PLEDGE AND SECURITY AGREEMENT
THIS PLEDGE AND SECURITY AGREEMENT (this "Pledge
Agreement") is made in reliance of the recitals set forth
hereinbelow and entered into as of January 25, 2005 between
Xxxxxxxx X. Xxxxxx, an individual principally residing in
the State of New York ("Hudson", "Borrower," or "Pledgor"),
entitled to receive mail at Xxxx Xxxxxx Xxx 000, Xxxxxxx,
Xxx Xxxx 00000 and Xxxxx X. Xxxxxxxxx, an individual
principally residing in the State of Ohio ("Margulies,"

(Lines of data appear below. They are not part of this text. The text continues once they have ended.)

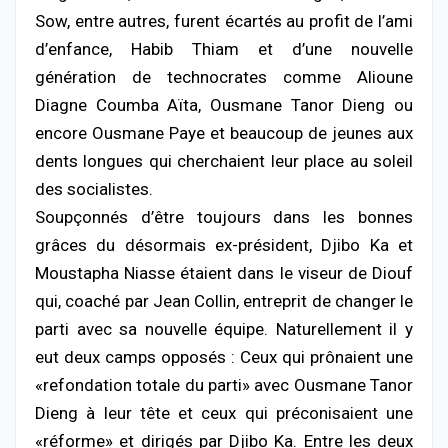
Sow, entre autres, furent écartés au profit de l’ami
d’enfance, Habib Thiam et d’une nouvelle
génération de technocrates comme Alioune
Diagne Coumba Aïta, Ousmane Tanor Dieng ou
encore Ousmane Paye et beaucoup de jeunes aux
dents longues qui cherchaient leur place au soleil
des socialistes.
Soupçonnés d’être toujours dans les bonnes
grâces du désormais ex-président, Djibo Ka et
Moustapha Niasse étaient dans le viseur de Diouf
qui, coaché par Jean Collin, entreprit de changer le
parti avec sa nouvelle équipe. Naturellement il y
eut deux camps opposés : Ceux qui prônaient une
«refondation totale du parti» avec Ousmane Tanor
Dieng à leur tête et ceux qui préconisaient une
«réforme» et dirigés par Djibo Ka. Entre les deux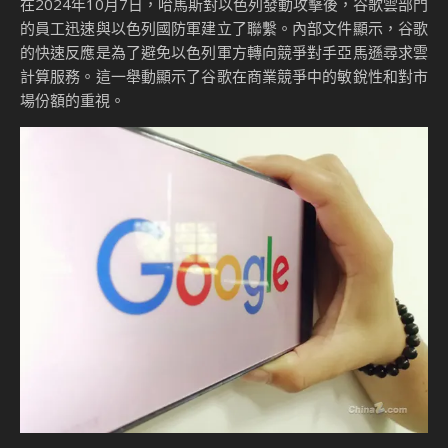
在2024年10月7日，哈馬斯對以色列發動攻擊後，谷歌雲部門
的員工迅速與以色列國防軍建立了聯繫。內部文件顯示，谷歌
的快速反應是為了避免以色列軍方轉向競爭對手亞馬遜尋求雲
計算服務。這一舉動顯示了谷歌在商業競爭中的敏銳性和對市
場份額的重視。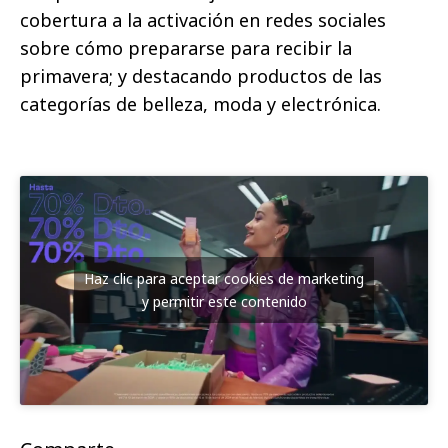
cobertura a la activación en redes sociales
sobre cómo prepararse para recibir la
primavera; y destacando productos de las
categorías de belleza, moda y electrónica.
Haz clic para aceptar cookies de marketing
y permitir este contenido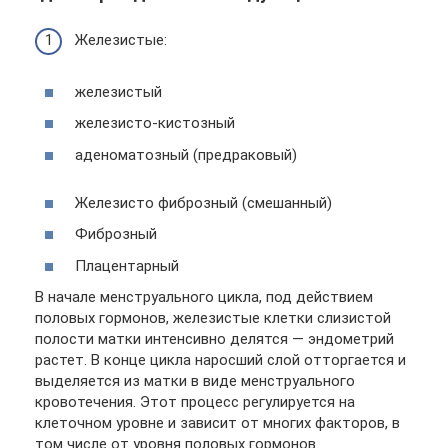
Железистые:
железистый
железисто-кистозный
аденоматозный (предраковый)
Железисто фиброзный (смешанный)
Фиброзный
Плацентарный
В начале менструального цикла, под действием
половых гормонов, железистые клетки слизистой
полости матки интенсивно делятся — эндометрий
растет. В конце цикла наросший слой отторгается и
выделяется из матки в виде менструального
кровотечения. Этот процесс регулируется на
клеточном уровне и зависит от многих факторов, в
том числе от уровня половых гормонов.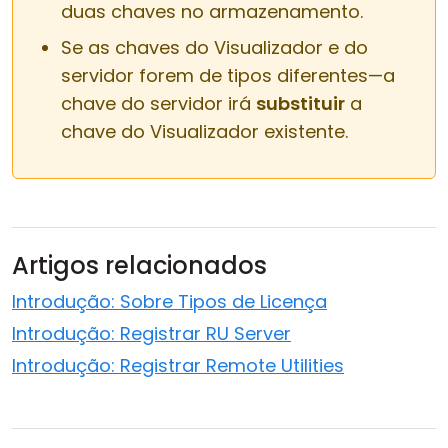
duas chaves no armazenamento.
Se as chaves do Visualizador e do
servidor forem de tipos diferentes—a
chave do servidor irá
substituir
a
chave do Visualizador existente.
Artigos relacionados
Introdução: Sobre Tipos de Licença
Introdução: Registrar RU Server
Introdução: Registrar Remote Utilities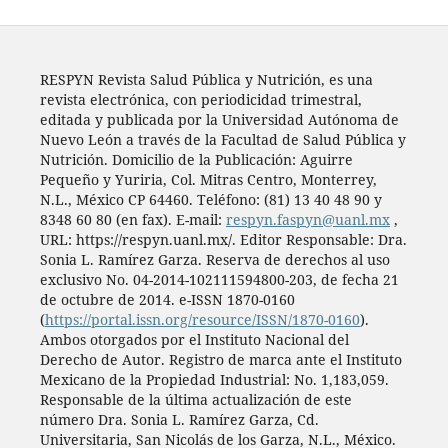
RESPYN Revista Salud Pública y Nutrición, es una
revista electrónica, con periodicidad trimestral,
editada y publicada por la Universidad Autónoma de
Nuevo León a través de la Facultad de Salud Pública y
Nutrición. Domicilio de la Publicación: Aguirre
Pequeño y Yuriria, Col. Mitras Centro, Monterrey,
N.L., México CP 64460. Teléfono: (81) 13 40 48 90 y
8348 60 80 (en fax). E-mail:
respyn.faspyn@uanl.mx
,
URL: https://respyn.uanl.mx/. Editor Responsable: Dra.
Sonia L. Ramírez Garza. Reserva de derechos al uso
exclusivo No. 04-2014-102111594800-203, de fecha 21
de octubre de 2014. e-ISSN 1870-0160
(
https://portal.issn.org/resource/ISSN/1870-0160
).
Ambos otorgados por el Instituto Nacional del
Derecho de Autor. Registro de marca ante el Instituto
Mexicano de la Propiedad Industrial: No. 1,183,059.
Responsable de la última actualización de este
número Dra. Sonia L. Ramírez Garza, Cd.
Universitaria, San Nicolás de los Garza, N.L., México.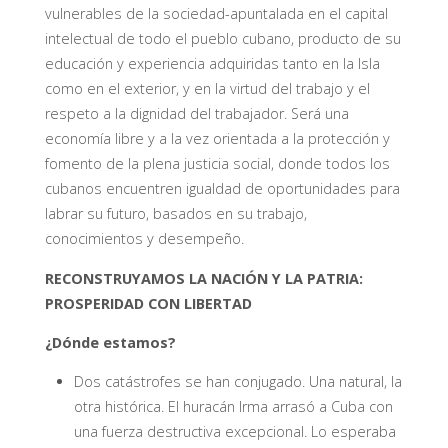
vulnerables de la sociedad-apuntalada en el capital
intelectual de todo el pueblo cubano, producto de su
educación y experiencia adquiridas tanto en la Isla
como en el exterior, y en la virtud del trabajo y el
respeto a la dignidad del trabajador. Será una
economía libre y a la vez orientada a la protección y
fomento de la plena justicia social, donde todos los
cubanos encuentren igualdad de oportunidades para
labrar su futuro, basados en su trabajo,
conocimientos y desempeño.
RECONSTRUYAMOS LA NACIÓN Y LA PATRIA:
PROSPERIDAD CON LIBERTAD
¿Dónde estamos?
Dos catástrofes se han conjugado. Una natural, la
otra histórica. El huracán Irma arrasó a Cuba con
una fuerza destructiva excepcional. Lo esperaba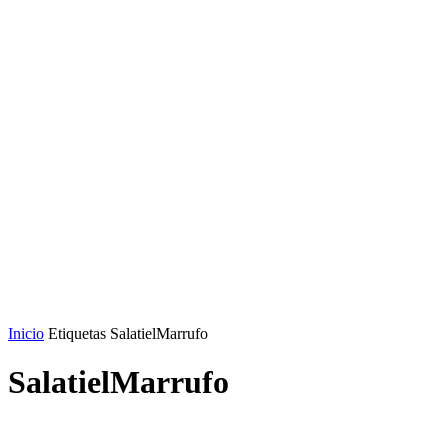
Inicio
Etiquetas
SalatielMarrufo
SalatielMarrufo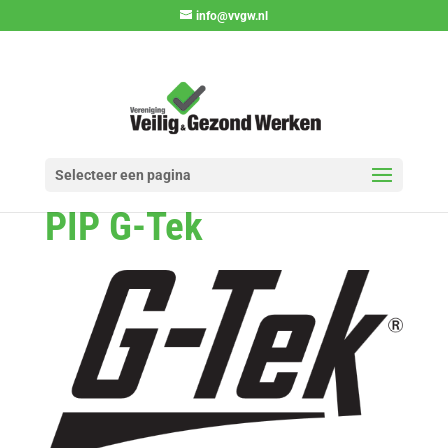
info@vvgw.nl
Selecteer een pagina
PIP G-Tek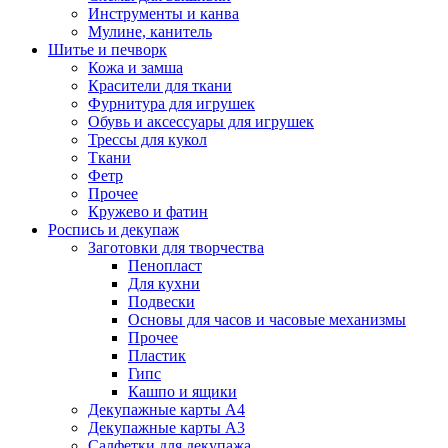
Инструменты и канва
Мулине, канитель
Шитье и печворк
Кожа и замша
Красители для ткани
Фурнитура для игрушек
Обувь и аксессуары для игрушек
Трессы для кукол
Ткани
Фетр
Прочее
Кружево и фатин
Роспись и декупаж
Заготовки для творчества
Пенопласт
Для кухни
Подвески
Основы для часов и часовые механизмы
Прочее
Пластик
Гипс
Кашпо и ящики
Декупажные карты А4
Декупажные карты А3
Салфетки для декупажа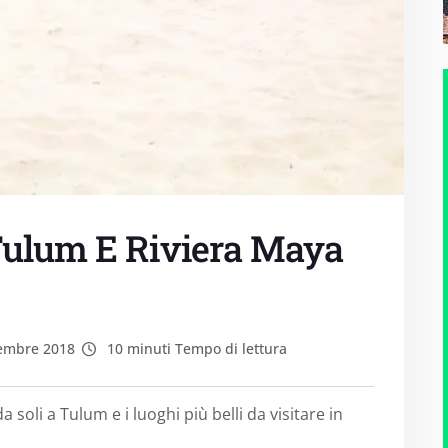
 Tulum E Riviera Maya
embre 2018
10 minuti Tempo di lettura
 soli a Tulum e i luoghi più belli da visitare in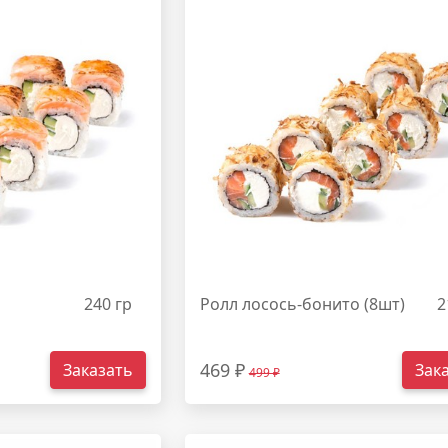
240 гр
Ролл лосось-бонито (8шт)
2
469 ₽
Заказать
Зак
499 ₽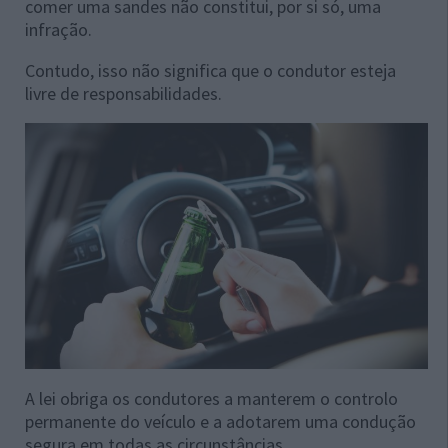
comer uma sandes não constitui, por si só, uma
infração.
Contudo, isso não significa que o condutor esteja
livre de responsabilidades.
A lei obriga os condutores a manterem o controlo
permanente do veículo e a adotarem uma condução
segura em todas as circunstâncias.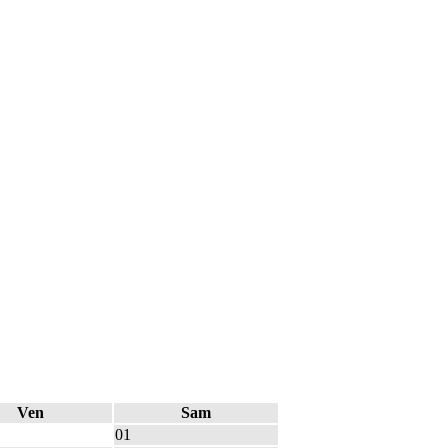
Ven
Sam
01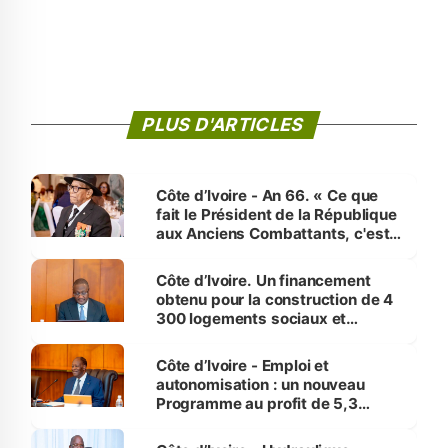
PLUS D'ARTICLES
Côte d’Ivoire - An 66. « Ce que
fait le Président de la République
aux Anciens Combattants, c'est
inédit » (Cne Yassoungo Koné ®)
Côte d’Ivoire. Un financement
obtenu pour la construction de 4
300 logements sociaux et
économiques à Abidjan, Bouaké
et Yamoussoukro
Côte d’Ivoire - Emploi et
autonomisation : un nouveau
Programme au profit de 5,3
millions de jeunes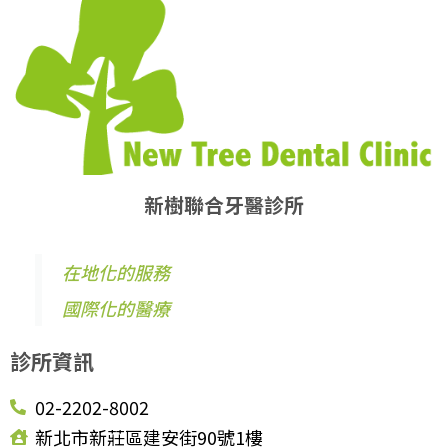
新樹聯合牙醫診所
在地化的服務
國際化的醫療
診所資訊
02-2202-8002
新北市新莊區建安街90號1樓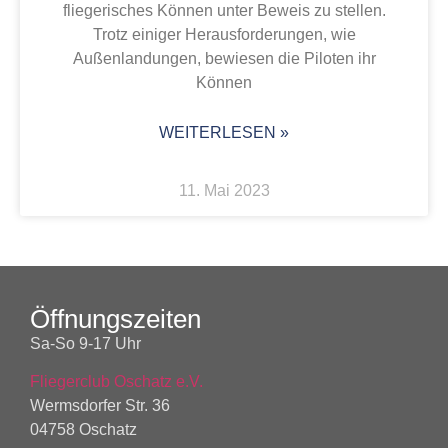
fliegerisches Können unter Beweis zu stellen.
Trotz einiger Herausforderungen, wie
Außenlandungen, bewiesen die Piloten ihr
Können
WEITERLESEN »
11. Mai 2023
Öffnungszeiten
Sa-So 9-17 Uhr
Fliegerclub Oschatz e.V.
Wermsdorfer Str. 36
04758 Oschatz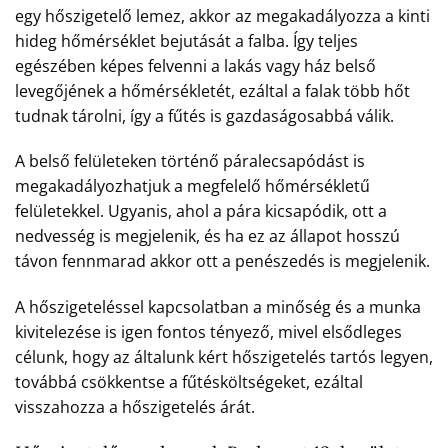
egy hőszigetelő lemez, akkor az megakadályozza a kinti
hideg hőmérséklet bejutását a falba. Így teljes
egészében képes felvenni a lakás vagy ház belső
levegőjének a hőmérsékletét, ezáltal a falak több hőt
tudnak tárolni, így a fűtés is gazdaságosabbá válik.
A belső felületeken történő páralecsapódást is
megakadályozhatjuk a megfelelő hőmérsékletű
felületekkel. Ugyanis, ahol a pára kicsapódik, ott a
nedvesség is megjelenik, és ha ez az állapot hosszú
távon fennmarad akkor ott a penészedés is megjelenik.
A hőszigeteléssel kapcsolatban a minőség és a munka
kivitelezése is igen fontos tényező, mivel elsődleges
célunk, hogy az általunk kért hőszigetelés tartós legyen,
továbbá csökkentse a fűtésköltségeket, ezáltal
visszahozza a hőszigetelés árát.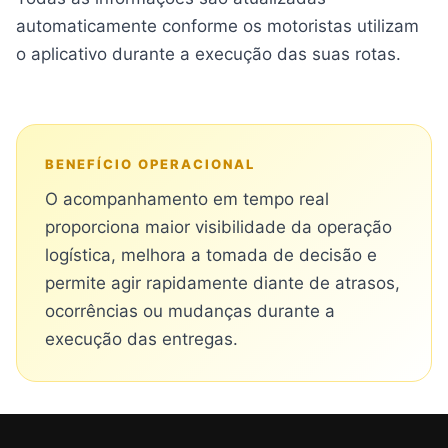
automaticamente conforme os motoristas utilizam
o aplicativo durante a execução das suas rotas.
BENEFÍCIO OPERACIONAL
O acompanhamento em tempo real
proporciona maior visibilidade da operação
logística, melhora a tomada de decisão e
permite agir rapidamente diante de atrasos,
ocorrências ou mudanças durante a
execução das entregas.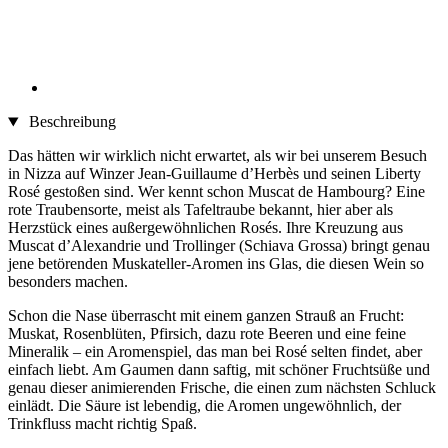
Beschreibung
Das hätten wir wirklich nicht erwartet, als wir bei unserem Besuch
in Nizza auf Winzer Jean-Guillaume d’Herbès und seinen Liberty
Rosé gestoßen sind. Wer kennt schon Muscat de Hambourg? Eine
rote Traubensorte, meist als Tafeltraube bekannt, hier aber als
Herzstück eines außergewöhnlichen Rosés. Ihre Kreuzung aus
Muscat d’Alexandrie und Trollinger (Schiava Grossa) bringt genau
jene betörenden Muskateller-Aromen ins Glas, die diesen Wein so
besonders machen.
Schon die Nase überrascht mit einem ganzen Strauß an Frucht:
Muskat, Rosenblüten, Pfirsich, dazu rote Beeren und eine feine
Mineralik – ein Aromenspiel, das man bei Rosé selten findet, aber
einfach liebt. Am Gaumen dann saftig, mit schöner Fruchtsüße und
genau dieser animierenden Frische, die einen zum nächsten Schluck
einlädt. Die Säure ist lebendig, die Aromen ungewöhnlich, der
Trinkfluss macht richtig Spaß.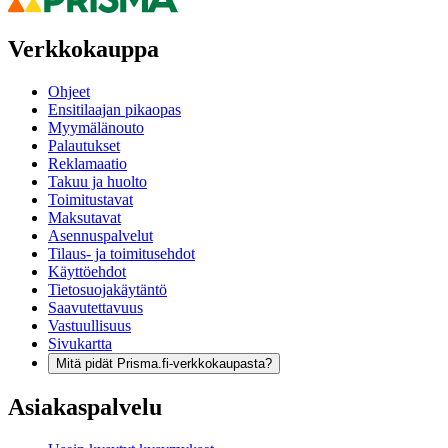
Verkkokauppa
Ohjeet
Ensitilaajan pikaopas
Myymälänouto
Palautukset
Reklamaatio
Takuu ja huolto
Toimitustavat
Maksutavat
Asennuspalvelut
Tilaus- ja toimitusehdot
Käyttöehdot
Tietosuojakäytäntö
Saavutettavuus
Vastuullisuus
Sivukartta
Mitä pidät Prisma.fi-verkkokaupasta?
Asiakaspalvelu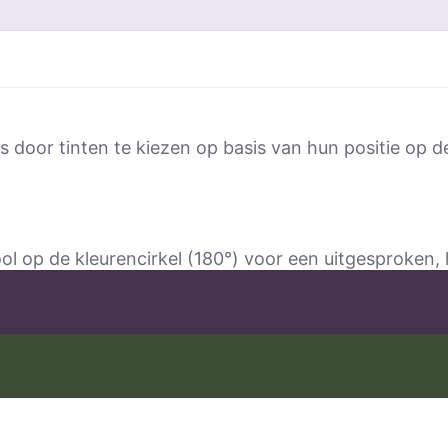
 door tinten te kiezen op basis van hun positie op de
ol op de kleurencirkel (180°) voor een uitgesproken,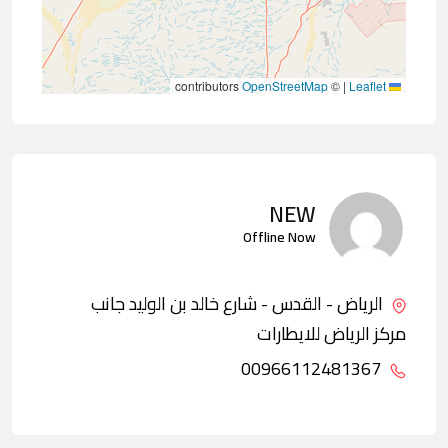
contributors
OpenStreetMap
©
|
Leaflet
NEW
Offline Now
الرياض - القدس - شارع خالد بن الوليد جانب
مركز الرياض للايطارات
00966112481367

"Lender," or "Pledgee"), entitled to receive mail at Suite
250, 00000 Xxxxxxx Xxxxxxxxx, Xxxxxx Xxxx, Xxxx 00000.
W I T N E S S E T H,
WHEREAS, Xxxxxx purchased Ninety-two and one-half of one
Percent (92.5%) of the total issued and outstanding common
voting equity securities of Cartoon Acquisition Corporation,
a United States corporation organized under the laws of the
State of Delaware ("Cartoon") under that certain Common
Stock Purchase Agreement (the "Agreement) of even date
herewith; and
WHEREAS, under the terms of that certain Agreement,
Xxxxxx issued Margulies a promissory note (the "Note"),
which requires Xxxxxx to pay Margulies the sum of $100,000,
without interest, on or before May 24, 2005; and
WHEREAS, as the result of entering into and consummating
that certain Agreement, Pledgor is the owner of certain
shares of the common stock of Cartoon (the "Shares"), which
Shares Pledgor desires to pledge to Pledgee, and Pledgee
desire to accept, as collateral security for Borrower's
payment under that certain Note; and
WHEREAS, where applicable, the apparent consent by the
Parties to that certain Agreement and to this Pledge
Agreement is (a) free, (b) by mutual consent, and (c)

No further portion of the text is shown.